Maybe you’re looking through all the features and you don’t really know what all the letters and numbers mean. One big question that commonly arises is: What does M/E mean? What does it do for me? Why do I care?
What does M/E mean?
A M/E (sometimes referred to as a ME or MLE depending on manufacturer) is a Mix Effect. All the functions that the switcher performs define what that Mix Effect does.
So before we get to the M/E, we should talk about what a M/E isn’t. If you have a punch switch that mechanically selects between sources, and your image on the screen loses sync for a second, that is not a Mix Effect! That would be referred to as a punch switch, bang box, contact closure, pushbutton, bud box, SPST, dead man switch, panic button, etc.
A Mix Effect is used on professional switchers and consists of the following: a crosspoint, a transition area with cuts and a true mix or wipe, a T-Bar, keyer, and special outputs. Let’s break each of those down.
A crosspoint on a M/E refers to the two rows of buttons that have your video inputs on them. The Crosspoint is usually laid out with one row on top of the other – one row being Program (live on the air) and the other being Preview (what you are previewing to go to air next).

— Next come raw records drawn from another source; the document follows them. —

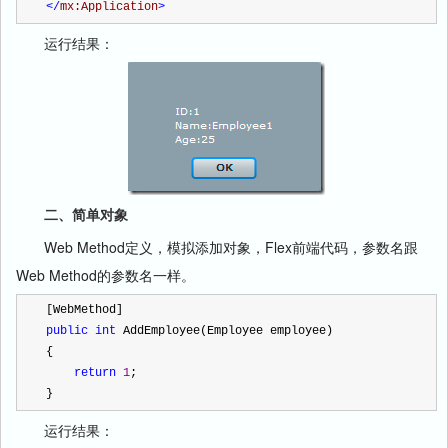
</
mx:Application
>
运行结果：
二、简单对象
Web Method定义，模拟添加对象，Flex前端代码，参数名跟
Web Method的参数名一样。
[WebMethod]
public
int
 AddEmployee(Employee employee)
{
return
1
;
}
运行结果：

The number of buttons on the crosspoint traditionally is the number of inputs you have on the switcher. So if you have two rows of buttons with eight buttons each, then you probably have an eight input switcher.
However this isn’t always true. Due to space constraints, some manufacturers have created ‘Shift’ buttons to allow for more physical inputs to be on the switcher chassis than there are physical buttons. By using the Shift button you are allowed to see twice as many sources on a second bank of shifted inputs.
On switchers with a M/E, the Preview row is always on the bottom, and the Program row is always above it. This allows for Technical Directors to comfortably push buttons on the bottom row of an M/E any time, knowing that they are only affecting the Preview bus.
The transition area is the next aspect of the Mix Effect. Program and Preview are selected by the operator in the crosspoint area and then taken to air by the transition area. The transitions are the ‘Take’ button, which is a cut between Program and Preview. You can use the T-Bar to dissolve between Program and Preview. The ‘Auto-Trans’ button will automatically dissolve between Program and Preview at a pre-defined transition rate.
Beware of imitations! The hallmarks of a true M/E will be a robust T-Bar, not some cheap slider. The T-Bar will dissolve between the Program bus and the Preview bus.